In fact, CBS News reported in 2006 that people were exposed to 5,000 ads a day. If we didn’t sleep, and that figure was spread out evenly across a 24-hour period, it would equal 208 ads an hour—or 3.5 ads every single minute of our lives. Of course, some of us sleep, so those numbers would reveal that our waking hours are even more stuffed with advertising.

That’s exactly why traditional, targeted advertising doesn’t work anymore. It’s a thing of the past.

The New Content Marketing: Today

Why is content marketing fast replacing the old, traditional TV advertising?

Millennials and generations younger than them pick and choose what they want, and ignore everything else. They can easily filter out anything they don’t want to see across all media platforms and electronic devices.

I can’t think of a better way to put it than this. Scott Donaton, of Fast Company, says:

The challenge is clear by now: Intrusive, interruptive, self-centered marketing no longer works the way it once did, and its effectiveness will only continue to diminish in the social age. The question is what will replace the legacy model. There’s a one-word answer: stories.

Daniel Newman, on Forbes, says that millennials “don’t want [something] from a brand, necessarily – they want it from trusted sources – and who’s more trusted than their social communities, and their social communities.”
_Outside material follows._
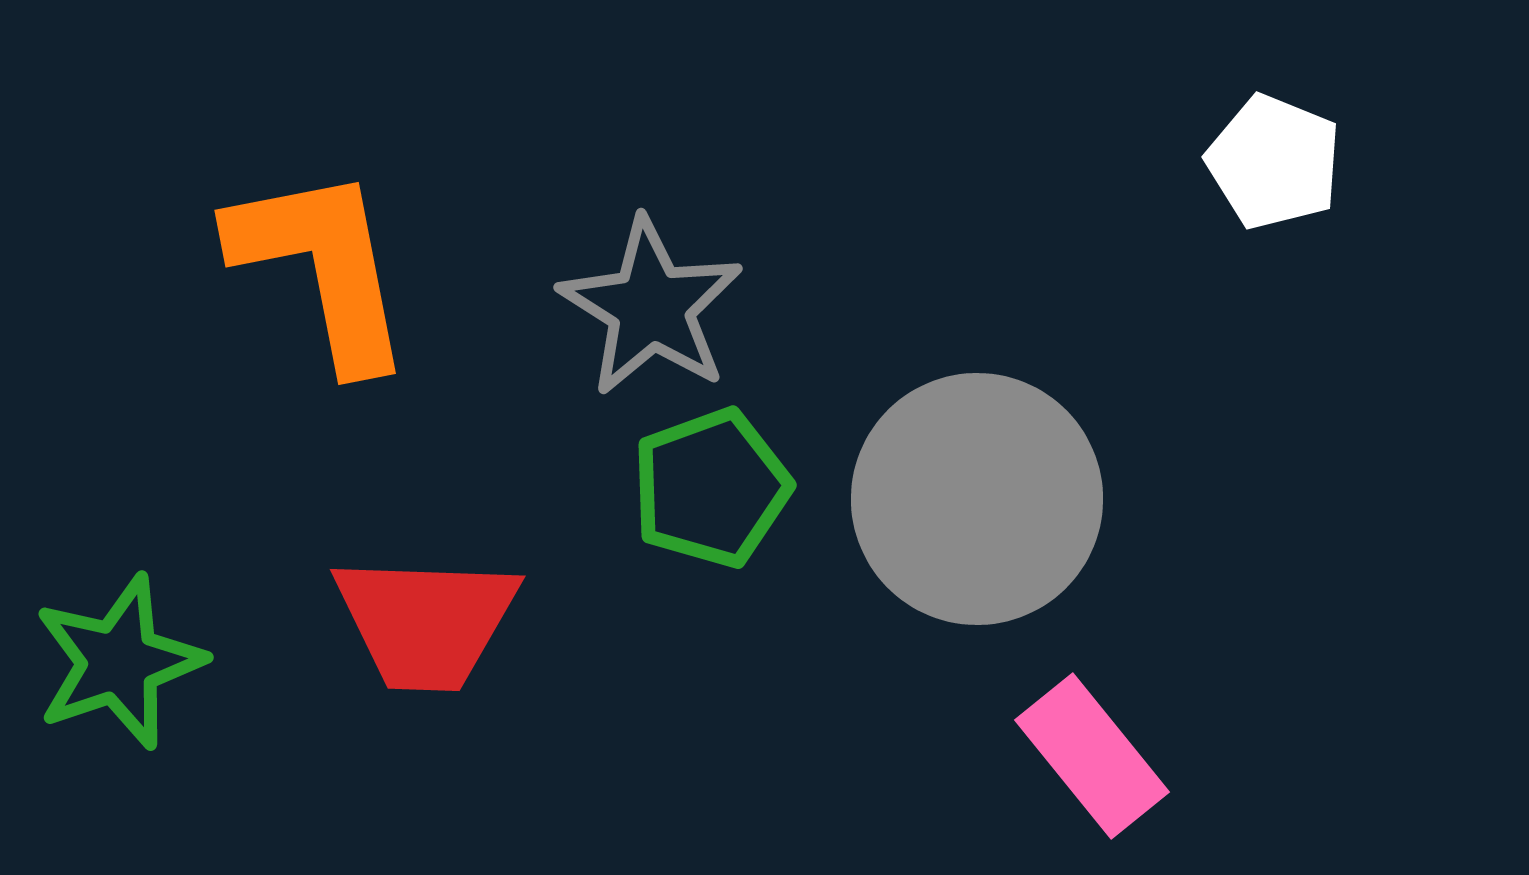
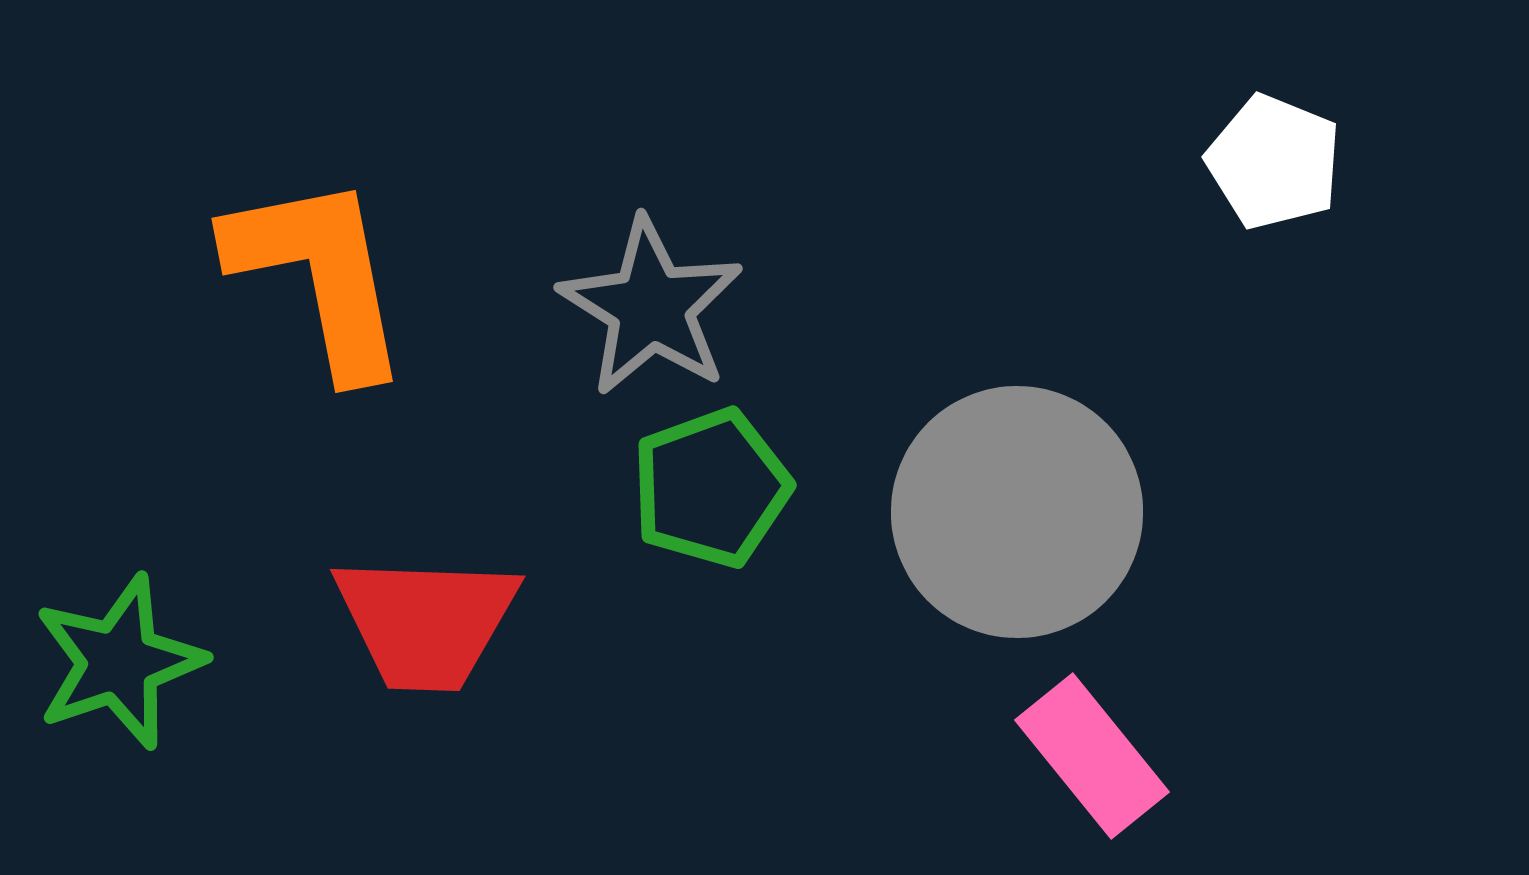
orange L-shape: moved 3 px left, 8 px down
gray circle: moved 40 px right, 13 px down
So, what do we share with one another? What’s our universal language?

Stories.

How to Get it Right Today: Don’t Fall Behind

Companies entrenched in targeted, interruption marketing need to make a change—or they’ll be left behind. The catch is that mobile devices and streaming services have been around for a while now. Many savvy marketers have been aware of this need for change. And, just like our television sets and radios in the post-WWII era, the internet is beginning to get clogged up with ads.

Content Marketing Institute says that “to break through…brands need to tell remarkable stories that are worth listening to…and they are becoming the media in the process.”

What does that mean, “becoming the media?”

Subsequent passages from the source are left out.